Ко мне мой миленький придет,
о тимберля, о тимберлей!
Радость переполняла стражников, и они щедро делились ею с окружающими. Эгберт улыбнулся. Он уже третью ночь слышал эту песенку и невольно выучил ее наизусть. Разухабистая и предельно откровенная, она была не лишена своеобразной прелести. Но подпевать стражникам (даже вполголоса) рыцарь стеснялся: пристойными в ней были лишь две первые строчки. А дальше… о-о-о, дальше шло описание встречи двух влюбленных. Простыми словами. Доступно. И очень, оч-чень подробно.
Эгберт попытался представить на месте героев песни себя и свою невесту, и улыбка медленно сползла с его красивого лица.
Как и подавляющее большинство его соратников, рыцарь не отличался особой набожностью и зря не «теребил» имя господа бога и тех святых, чьему небрежному и, зачастую, лишь эпизодическому попечительству Эгберта вверили с младенчества.
Но сейчас его действительно допекло. Рыцарь долго, почти вслепую, шарил в объемном кожаном кошеле и, наконец, вытащил маленькую, туго скрученную трубочку пергамента, развернул и поднес к свету. Имена святых записала для него еще покойная бабушка, отлично понимавшая, что запомнить тридцать (тридцать!) имен ее любимому внуку будет ой-как непросто. И ведь нельзя кого-нибудь упустить либо поменять имена местами. Боже упаси! Старая баронесса обожала Эгберта и не желала ему зла. Она-то хорошо-оо знала — бог милосерд, да святые обидчивы.
Чем все это время они, покровительствующие Эгберту, занимались? Возможно, мужчины играли (либо разучивали) на арфах и лютнях очередную райскую серенаду, а женщины пели. Возможно, те и другие, разбившись на пары, неспешно прогуливались по тенистым аллеям или же плели из райских цветов венки и гирлянды, попутно обрывая лепестки ромашек: «любит — не любит, плюнет — поцелует…» А, возможно, окапывали яблони райского сада и уничтожали наглых прожорливых насекомых (гусеницы — они и в раю гусеницы). Возможно, отдыхали от трудов праведных, мирно посапывая на мягких, нежных, зефирно-розовых облаках. Возможно, они (то бишь святые) предавались и каким-то иным, не менее возвышенным занятиям. Возможно.
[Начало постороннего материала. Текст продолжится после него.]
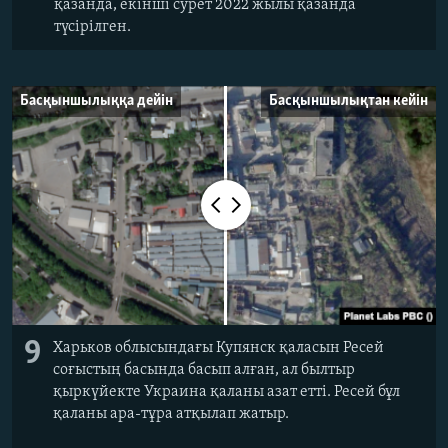
қазанда, екінші сурет 2022 жылы қазанда
түсірілген.
Басқыншылыққа дейін
Басқыншылықтан кейін
9
Харьков облысындағы Купянск қаласын Ресей
соғыстың басында басып алған, ал былтыр
қыркүйекте Украина қаланы азат етті. Ресей бұл
қаланы ара-тұра атқылап жатыр.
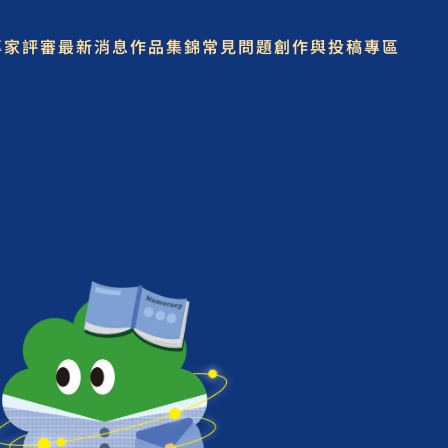
專家評審
最新消息
作品集錦
常見問題
創作與投稿專區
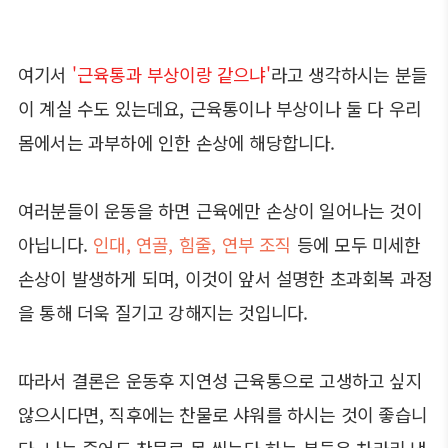
여기서
'근육통과 부상이랑 같으냐'
라고 생각하시는 분들
이 계실 수도 있는데요, 근육통이나 부상이나 둘 다 우리
몸에서는 과부하에 인한 손상에 해당합니다.
여러분들이 운동을 하면 근육에만 손상이 일어나는 것이
아닙니다.
인대, 연골, 힘줄, 연부 조직
등에 모두 미세한
손상이 발생하게 되며, 이것이 앞서 설명한 초과회복 과정
을 통해 더욱 질기고 강해지는 것입니다.
따라서 결론은 운동후 지연성 근육통으로 고생하고 싶지
않으시다면, 직후에는 찬물로 샤워를 하시는 것이 좋습니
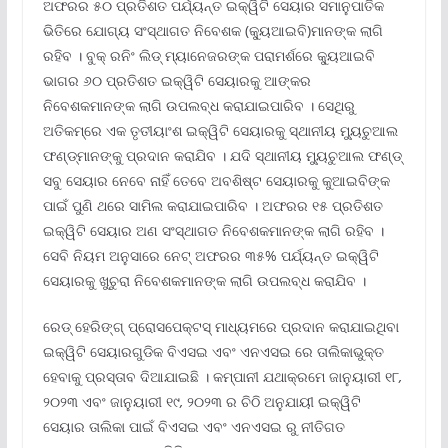
ଅଫରର ୫୦ ପ୍ରତିଶତ ପର୍ଯ୍ୟନ୍ତ ଇକ୍ୱିଟି ସେୟାର ସମାନୁପାତିକ
ଭିତିରେ ଯୋଗ୍ୟ ସଂସ୍ଥାଗତ ନିବେଶକ (କ୍ୟୁଆଇବି)ମାନଙ୍କ ଲାଗି
ରହିବ । ବୁକ୍ ରନିଂ ଲିଡ୍ ମ୍ୟାନେଜରଙ୍କ ପରାମର୍ଶରେ କ୍ୟୁଆଇବି
ଭାଗର ୬୦ ପ୍ରତିଶତ ଇକ୍ୱିଟି ସେୟାରକୁ ଆଙ୍କର
ନିବେଶକମାନଙ୍କ ଲାଗି ଉପଲବ୍ଧ କରାଯାଇପାରିବ । ସେଥିରୁ
ଅତିକମ୍‌ରେ ଏକ ତୃତୀୟାଂଶ ଇକ୍ୱିଟି ସେୟାରକୁ ସ୍ଥାନୀୟ ମ୍ୟୁଚୁଆଲ
ଫଣ୍ଡ୍‌ମାନଙ୍କୁ ପ୍ରଦାନ କରାଯିବ । ଯଦି ସ୍ଥାନୀୟ ମ୍ୟୁଚୁଆଲ ଫଣ୍ଡ୍
ସବୁ ସେୟାର ନେବେ ନାହିଁ ତେବେ ଅବଶିଷ୍ଟ ସେୟାରକୁ କୁଆଇବିଙ୍କ
ପାଇଁ ପୁଣି ଥରେ ସାମିଲ କରାଯାଇପାରିବ । ଅଫରର ୧୫ ପ୍ରତିଶତ
ଇକ୍ୱିଟି ସେୟାର ଅଣ ସଂସ୍ଥାଗତ ନିବେଶକମାନଙ୍କ ଲାଗି ରହିବ ।
ସେବି ନିୟମ ଅନୁସାରେ ନେଟ୍ ଅଫରର ୩୫% ପର୍ଯ୍ୟନ୍ତ ଇକ୍ୱିଟି
ସେୟାରକୁ ଖୁଚୁରା ନିବେଶକମାନଙ୍କ ଲାଗି ଉପଲବ୍ଧ କରାଯିବ ।
ରେଡ୍ ହେରିଙ୍ଗ୍ ପ୍ରୋସପେକ୍ଟସ୍ ମାଧ୍ୟମରେ ପ୍ରଦାନ କରାଯାଇଥିବା
ଇକ୍ୱିଟି ସେୟାରଗୁଡିକ ବିଏସଇ ଏବଂ ଏନଏସଇ ରେ ତାଲିକାଭୁକ୍ତ
ହେବାକୁ ପ୍ରସ୍ତାବ ଦିଆଯାଇଛି । କମ୍ପାନୀ ଯଥାକ୍ରମେ ଜାନୁୟାରୀ ୧୮
,
୨୦୨୩ ଏବଂ ଜାନୁୟାରୀ ୧୯
,
୨୦୨୩ ର ଚିଠି ଅନୁଯାୟୀ ଇକ୍ୱିଟି
ସେୟାର ତାଲିକା ପାଇଁ ବିଏସଇ ଏବଂ ଏନଏସଇ ରୁ ନୀତିଗତ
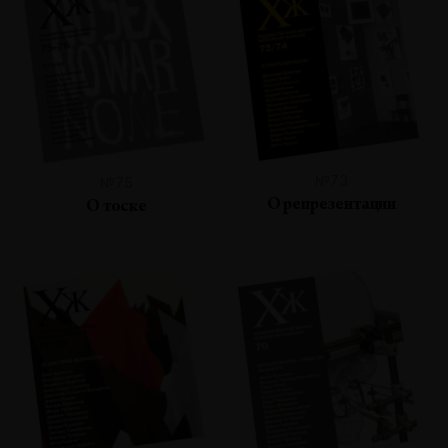
№73
№75
О репрезентации
О тоске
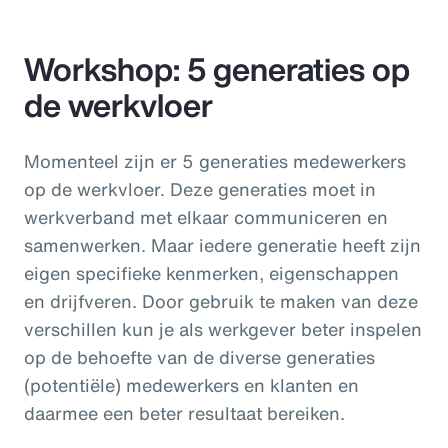
Workshop: 5 generaties op
de werkvloer
Momenteel zijn er 5 generaties medewerkers
op de werkvloer. Deze generaties moet in
werkverband met elkaar communiceren en
samenwerken. Maar iedere generatie heeft zijn
eigen specifieke kenmerken, eigenschappen
en drijfveren. Door gebruik te maken van deze
verschillen kun je als werkgever beter inspelen
op de behoefte van de diverse generaties
(potentiële) medewerkers en klanten en
daarmee een beter resultaat bereiken.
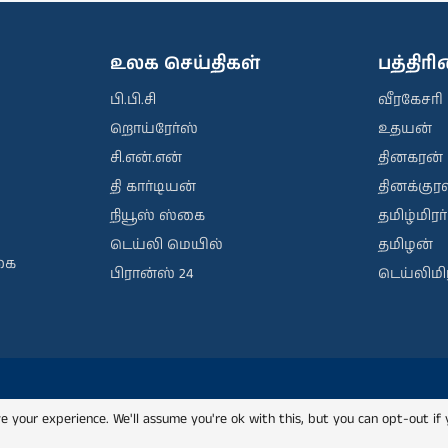
உலக செய்திகள்
பத்திர
பி.பி.சி
வீரகேசரி
றொய்ரேர்ஸ்
உதயன்
சி.என்.என்
தினகரன்
தி கார்டியன்
தினக்குரல
நியூஸ் ஸ்கை
தமிழ்மிரர்
டெய்லி மெயில்
தமிழன்
கை
பிரான்ஸ் 24
டெய்லிமிர
e your experience. We'll assume you're ok with this, but you can opt-out if 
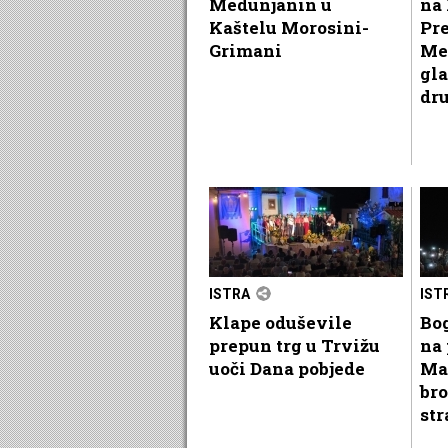
Medunjanin u
na 
Kaštelu Morosini-
Pr
Grimani
Me
gla
dr
ISTRA
IST
Klape oduševile
Bog
prepun trg u Trvižu
na 
uoči Dana pobjede
Ma
bro
str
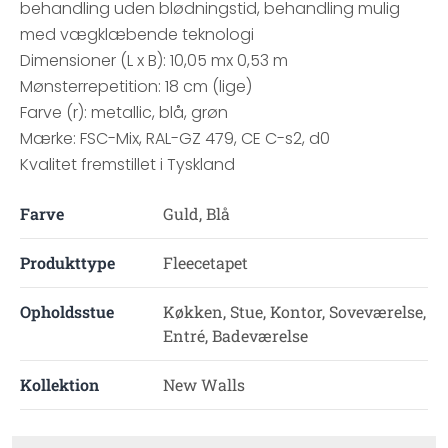
behandling uden blødningstid, behandling mulig
med vægklæbende teknologi
Dimensioner (L x B): 10,05 mx 0,53 m
Mønsterrepetition: 18 cm (lige)
Farve (r): metallic, blå, grøn
Mærke: FSC-Mix, RAL-GZ 479, CE C-s2, d0
Kvalitet fremstillet i Tyskland
Farve
Guld, Blå
Produkttype
Fleecetapet
Opholdsstue
Køkken, Stue, Kontor, Soveværelse,
Entré, Badeværelse
Kollektion
New Walls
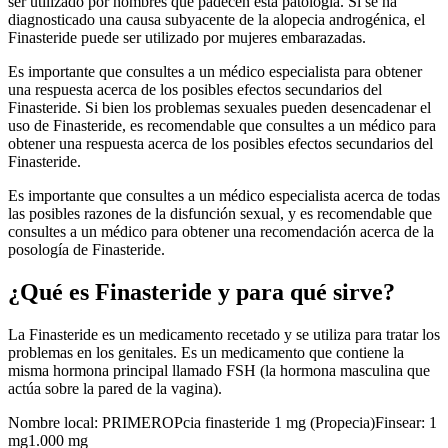
ser utilizado por hombres que padecen esta patología. Si se ha
diagnosticado una causa subyacente de la alopecia androgénica, el
Finasteride puede ser utilizado por mujeres embarazadas.
Es importante que consultes a un médico especialista para obtener
una respuesta acerca de los posibles efectos secundarios del
Finasteride. Si bien los problemas sexuales pueden desencadenar el
uso de Finasteride, es recomendable que consultes a un médico para
obtener una respuesta acerca de los posibles efectos secundarios del
Finasteride.
Es importante que consultes a un médico especialista acerca de todas
las posibles razones de la disfunción sexual, y es recomendable que
consultes a un médico para obtener una recomendación acerca de la
posología de Finasteride.
¿Qué es Finasteride y para qué sirve?
La Finasteride es un medicamento recetado y se utiliza para tratar los
problemas en los genitales. Es un medicamento que contiene la
misma hormona principal llamado FSH (la hormona masculina que
actúa sobre la pared de la vagina).
Nombre local: PRIMEROPcia finasteride 1 mg (Propecia)Finsear: 1
mg1.000 mg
Что происходило в действительности, навсегда останется тайной. Важно другое — про своего подопечного они просто-напросто… забыли. Оставив бедолагу самого выпутываться и выкручиваться из той пренеприятнейшей истории, в которую он так неосторожно угодил. (Причем исключительно из-за своих достоинств.)
Итак, рыцарь достал пергамент и начал молиться. И молитва его оказалась так горяча, что достигнув небес, кипятком обожгла пятки всех тридцати заступников.
А, может, дежурный ангел — один из множества множеств незримых небесных тружеников — пролетая над замком графини Марты, приметил в окне одинокую фигуру рыцаря? Внимательно присмотревшись, разглядел мутную тоску в его глазах и, вернувшись домой, упрекнул нерадивых?
Как знать… Но святые покровители Эгберта дружно спохватились, тотчас побросали все свои якобы неотложные дела и, едва не сшибая друг друга с ног, ринулись ему на помощь. (Разумеется, они не сошли с небес на землю. Да это было и ни к чему.) Их вмешательство было весьма своевременным, хотя и несколько сумбурным. И на следующее же утро произошло Чудо.
Глава 7
Междуглавие
Один удар — и все! Кончено!
Эрлих бережно вытер тонкий сарацинский кинжал о перчатку. «Жаль, хорошая была кожа. Ну, да ладно, куплю другие. Говорят, здесь неподалеку есть неплохой мастер», подумал господин барон. Слуги, понятливые и быстрые, уже волокли прочь тело юного менестреля. На нежном полумальчишеском лице застыло удивление. Разбитая лютня осталась лежать среди роз, на белых камнях дворика.